Transcribed page contents
============================================================
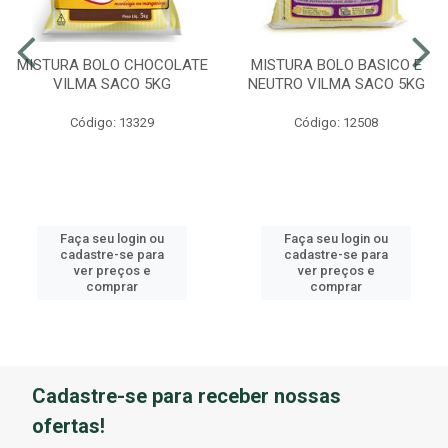
MISTURA BOLO CHOCOLATE
MISTURA BOLO BASICO E
VILMA SACO 5KG
NEUTRO VILMA SACO 5KG
Código: 13329
Código: 12508
Faça seu login ou
Faça seu login ou
cadastre-se para
cadastre-se para
ver preços e
ver preços e
comprar
comprar
Cadastre-se para receber nossas
ofertas!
============================================================
> **WHAT YOU ARE ASKED TO DO**: Exactly as written, restate all of the data, leaving out the images.

> **REPLY**:
MISTURA BOLO CHOCOLATE
MISTURA BOLO BASICO E
VILMA SACO 5KG
NEUTRO VILMA SACO 5KG
Código: 13329
Código: 12508
Faça seu login ou
Faça seu login ou
cadastre-se para
cadastre-se para
ver preços e
ver preços e
comprar
comprar
Cadastre-se para receber nossas
ofertas!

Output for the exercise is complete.